Dann's career has spanned more than 30 years and taken him from radio and television in the San Francisco Bay Area to producer for Dateline NBC and CNBC. He also has done freelance investigative reporting for the Los Angeles Times and Rolling Stone.
"When I got into it, Watergate was this great moment in American journalism," he says. "The opportunity to follow in Woodward and Bernstein's footsteps was what got me into the business."
For CNBC, Dann produced the Emmy-nominated documentary, Marijuana Inc.: Inside America's Pot Industry, which has aired more than 100 times and was the highest-rated documentary in the network's history.
"It wasn't just the acceptability of marijuana, it was the degree to which it had become integrated into our economy, most notably here in Northern California," Dann says. "Is this a good thing or a bad thing? We still don't know. It was a moment where it all got dragged out into the sunlight.

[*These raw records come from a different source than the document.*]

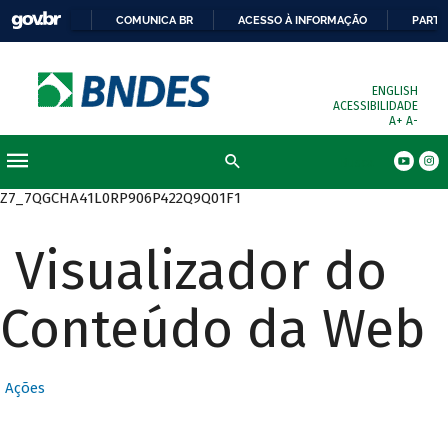
COMUNICA BR
ACESSO À INFORMAÇÃO
PARTI
ENGLISH
ACESSIBILIDADE
A+
A-
Busca
Z7_7QGCHA41L0RP906P422Q9Q01F1
Visualizador do
Conteúdo da Web
Ações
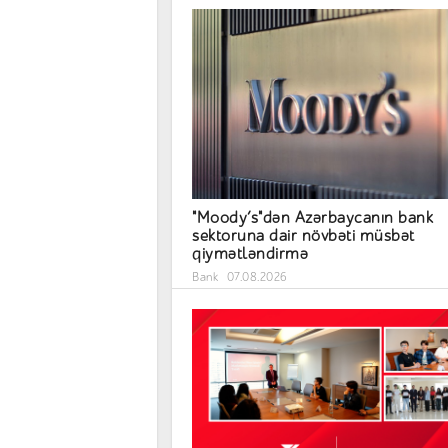
"Moody’s"dən Azərbaycanın bank
sektoruna dair növbəti müsbət
qiymətləndirmə
Bank
07.08.2026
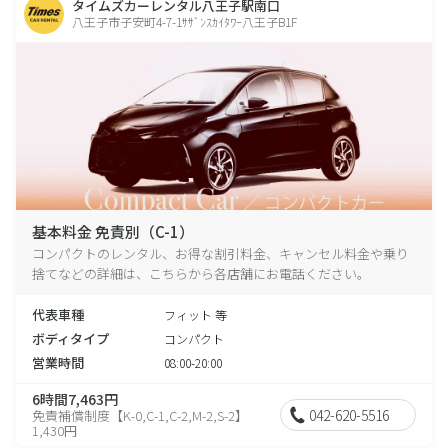
タイムズカーレンタル八王子駅南口
八王子市子安町4-7-1ｻｻﾞﾝｽｶｲﾀﾜｰ八王子B1F
基本料金 免責別（C-1）
コンパクトのレンタル、お得な割引料金、キャンセル料金や乗り
捨てなどの詳細は、こちらから各店舗にお電話ください。
代表車種
フィット 等
ボディタイプ
コンパクト
営業時間
08:00-20:00
6時間7,463円
042-620-5516
免責補償制度【K-0,C-1,C-2,M-2,S-2】
1,430円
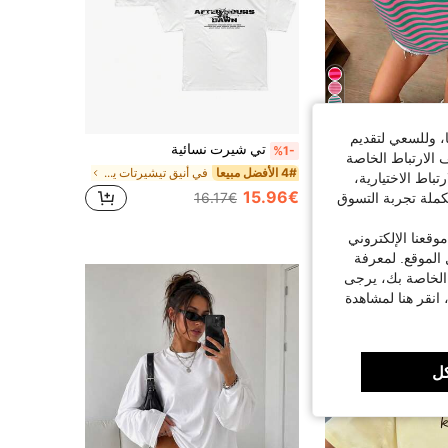
17
ا، وللسعي لتقديم
تي شيرت فضفاض بقصة واسعة وأكمام قصيرة، كاجوال للعطلات للنساء صيفي وردي
تي شيرت نسائية
%1-
 الارتباط الخاصة
4# الأفضل مبيعا
في أنيق تيشيرتات يومية كاجوال
اط الاختيارية،
15.96€
16.17€
كملة تجربة التسوق
قعنا الإلكتروني
الموقع. لمعرفة
 الخاصة بك، يرجى
 انقر هنا لمشاهدة
ل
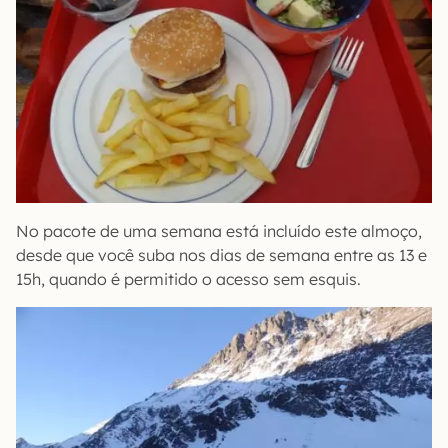
No pacote de uma semana está incluído este almoço,
desde que você suba nos dias de semana entre as 13 e
15h, quando é permitido o acesso sem esquis.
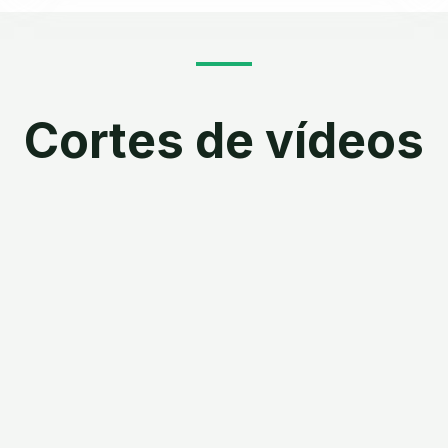
Cortes de vídeos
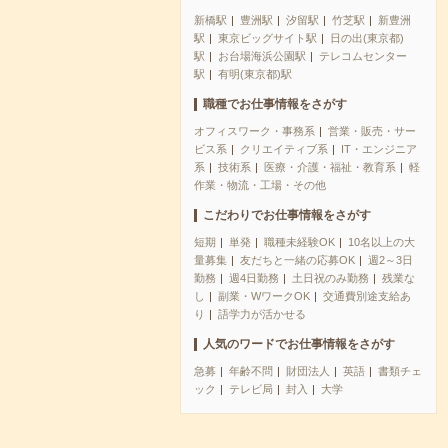
新橋駅
豊洲駅
汐留駅
竹芝駅
新豊洲
駅
東京ビッグサイト駅
日の出(東京都)
駅
お台場海浜公園駅
テレコムセンター
駅
有明(東京都)駅
職種でお仕事情報をさがす
オフィスワーク・事務系
営業・販売・サー
ビス系
クリエイティブ系
IT・エンジニア
系
技術系
医療・介護・福祉・教育系
軽
作業・物流・工場・その他
こだわりでお仕事情報をさがす
短期
単発
職種未経験OK
10名以上の大
量募集
友だちと一緒の応募OK
週2～3日
勤務
週4日勤務
土日祝のみ勤務
残業な
し
副業・WワークOK
交通費別途支給あ
り
語学力が活かせる
人気のワードでお仕事情報をさがす
急募
年齢不問
財団法人
英語
書類チェ
ック
テレビ局
封入
大学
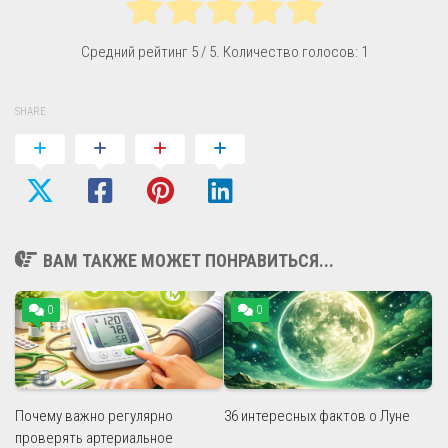
Средний рейтинг
5
/ 5. Количество голосов:
1
SHARE
ВАМ ТАКЖЕ МОЖЕТ ПОНРАВИТЬСЯ...
0
0
Почему важно регулярно
36 интересных фактов о Луне
проверять артериальное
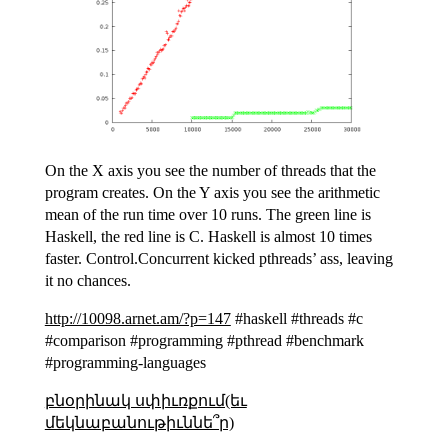
On the X axis you see the number of threads that the
program creates. On the Y axis you see the arithmetic
mean of the run time over 10 runs. The green line is
Haskell, the red line is C. Haskell is almost 10 times
faster. Control.Concurrent kicked pthreads’ ass, leaving
it no chances.
http://10098.arnet.am/?p=147
#haskell #threads #c
#comparison #programming #pthread #benchmark
#programming-languages
բնօրինակ սփիւռքում(եւ
մեկնաբանութիւննե՞ր)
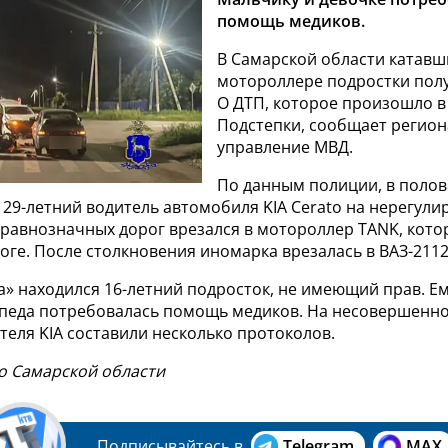
помощь медиков.
В Самарской области катавш
мотороллере подростки пол
О ДТП, которое произошло в
Подстепки, сообщает регио
управление МВД.
По данным полиции, в полов
, 29-летний водитель автомобиля KIA Cerato на нерегул
еравнозначных дорог врезался в мотороллер TANK, кото
оге. После столкновения иномарка врезалась в ВАЗ-2112
а» находился 16-летний подросток, не имеющий прав. Ем
педа потребовалась помощь медиков. На несовершенн
теля KIA составили несколько протоколов.
по Самарской области
Подписывайтесь в
Telegram
MAX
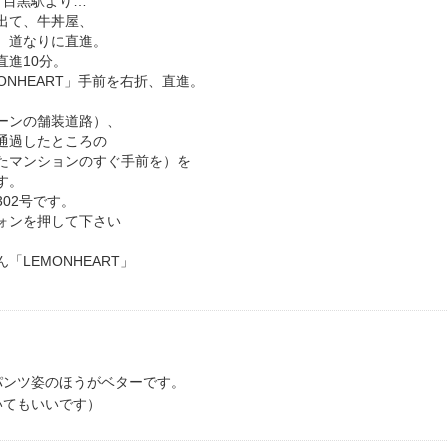
・目黒駅より…
出て、牛丼屋、
、道なりに直進。
直進10分。
ONHEART」手前を右折、直進。
ーンの舗装道路）、
通過したところの
たマンションのすぐ手前を）を
す。
02号です。
ォンを押して下さい
「LEMONHEART」
パンツ姿のほうがベターです。
いてもいいです）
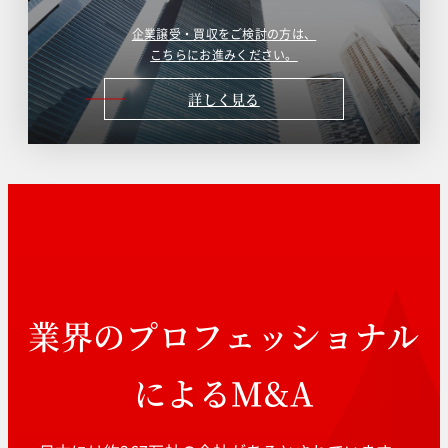
企業譲受・買収をご検討の方は、
こちらにお進みください。
詳しく見る
業界のプロフェッショナル
によるM&A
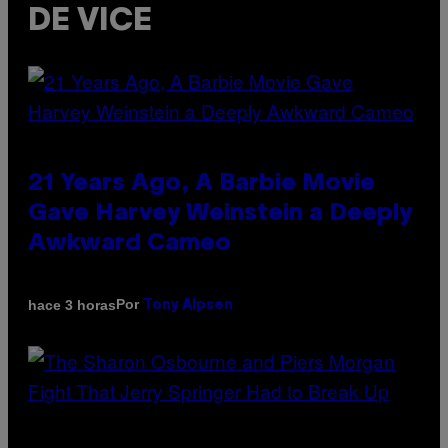
DE VICE
21 Years Ago, A Barbie Movie
Gave Harvey Weinstein a Deeply
Awkward Cameo
Por
hace 3 horas
Tony Alpsen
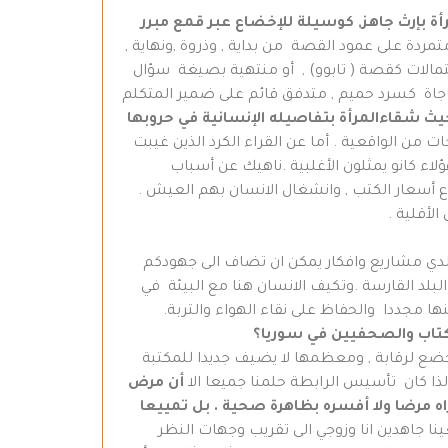
ة بإرث جاهز
,
كوسيلة
للإخضاع عبر
قمع مبرر
دة على عمود القصة من بداية , وذروة ,ونهاية ,
تمالات كقصة ( تابوو) , أو منتهية بصيغة سؤال
ناجاة كسرد حميم , متدفق قائم على ضمير المتكلم
يث شقاءالمرأة بتفاصيله الإنسانية في حروبها
ت من الواقعية . أما عن القراء الكرد الذين غيبت
اء كانو يمثلون الأغلبية .ناهيك عن أسباب
ع أسعار الكتب , وانشغال الانسان بهم العيش .
الأقلية .
.لدي مشاريع وافكار يمكن ان تضاف الى جهودكم
لد القارسة .وتكيف الانسان هنا مع البيئة في
منها مجددا والحفاظ على نقاء الهواء والتربة.
للكتاب والصحفيين في سوريا؟
يخضع لرقابة , ومعظمها لا يضيف جديدا للمكتبة
 لذا كان تأسيس الرابطة حلمنا جميعا الا
أن مرض
راه مرضا ولا أفسره بظاهرة صحية . بل تمييعا
ينا جاهدين انا وزوجي الى تقريب وجهات النظر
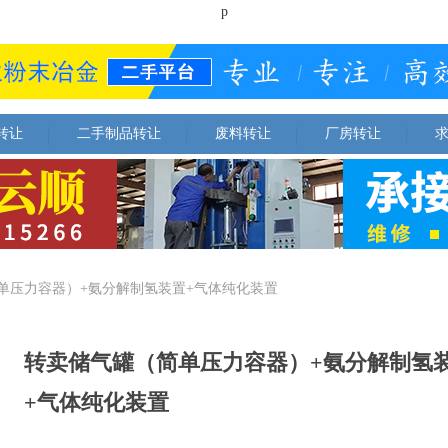
p
转让
二手制品转让
废料转让
厂房转让
单压力容器）+氨分解制氢装置+气体纯化装置
转卖储气罐（简单压力容器）+氨分解制氢
+气体纯化装置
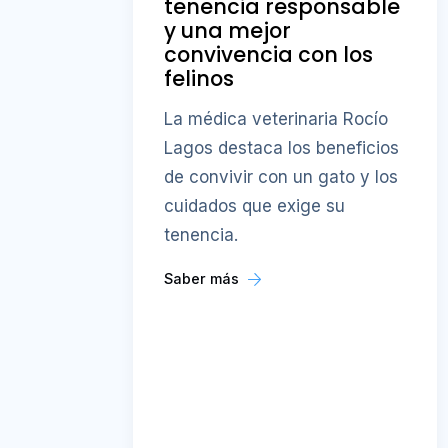
tenencia responsable
y una mejor
convivencia con los
felinos
La médica veterinaria Rocío
Lagos destaca los beneficios
de convivir con un gato y los
cuidados que exige su
tenencia.
Saber más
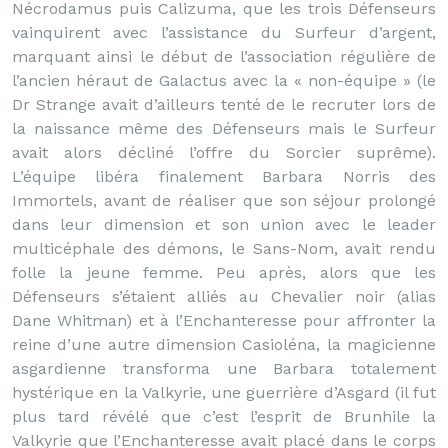
Nécrodamus puis Calizuma, que les trois Défenseurs
vainquirent avec l’assistance du Surfeur d’argent,
marquant ainsi le début de l’association régulière de
l’ancien héraut de Galactus avec la « non-équipe » (le
Dr Strange avait d’ailleurs tenté de le recruter lors de
la naissance même des Défenseurs mais le Surfeur
avait alors décliné l’offre du Sorcier suprême).
L’équipe libéra finalement Barbara Norris des
Immortels, avant de réaliser que son séjour prolongé
dans leur dimension et son union avec le leader
multicéphale des démons, le Sans-Nom, avait rendu
folle la jeune femme. Peu après, alors que les
Défenseurs s’étaient alliés au Chevalier noir (alias
Dane Whitman) et à l’Enchanteresse pour affronter la
reine d’une autre dimension Casioléna, la magicienne
asgardienne transforma une Barbara totalement
hystérique en la Valkyrie, une guerrière d’Asgard (il fut
plus tard révélé que c’est l’esprit de Brunhile la
Valkyrie que l’Enchanteresse avait placé dans le corps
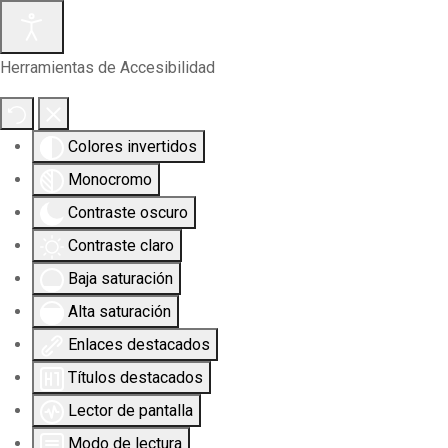
Herramientas de Accesibilidad
Colores invertidos
Monocromo
Contraste oscuro
Contraste claro
Baja saturación
Alta saturación
Enlaces destacados
Títulos destacados
Lector de pantalla
Modo de lectura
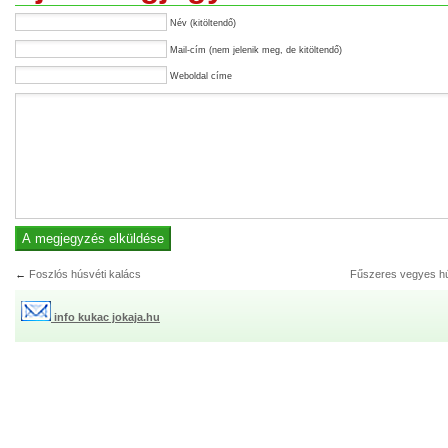
Név (kitöltendő)
Mail-cím (nem jelenik meg, de kitöltendő)
Weboldal címe
←
Foszlós húsvéti kalács
Fűszeres vegyes hú
info kukac jokaja.hu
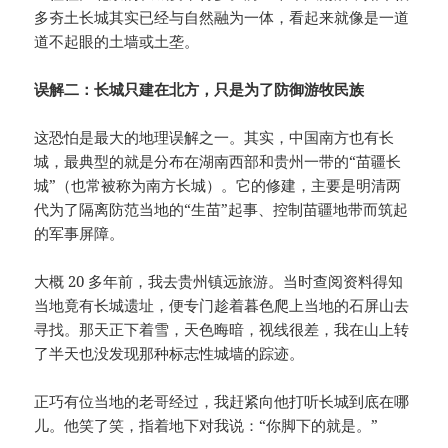
多夯土长城其实已经与自然融为一体，看起来就像是一道
道不起眼的土墙或土垄。
误解二：长城只建在北方，只是为了防御游牧民族
这恐怕是最大的地理误解之一。其实，中国南方也有长
城，最典型的就是分布在湖南西部和贵州一带的“苗疆长
城”（也常被称为南方长城）。它的修建，主要是明清两
代为了隔离防范当地的“生苗”起事、控制苗疆地带而筑起
的军事屏障。
大概 20 多年前，我去贵州镇远旅游。当时查阅资料得知
当地竟有长城遗址，便专门趁着暮色爬上当地的石屏山去
寻找。那天正下着雪，天色晦暗，视线很差，我在山上转
了半天也没发现那种标志性城墙的踪迹。
正巧有位当地的老哥经过，我赶紧向他打听长城到底在哪
儿。他笑了笑，指着地下对我说：“你脚下的就是。”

Politicians and society in general had to contend with it really as a fait accompli. It kind of forced society to reckon with it."
Through all of the twists and turns of Dann's career and the evolution of the industry, there is one constant: the truth.
"It's really rare that you can make your living by being allowed to tell the truth," Dann says. "We're all seeing how fragile the truth can be, even in a democratic society. I'm so heartened by the courage of the news media right now. It's sort of turning into their finest hour."
Neil Vigdor '95 is the statewide political writer for Hearst Connecticut Media, which owns eight daily newspapers and 11 weeklies in the state and Connecticut Magazine.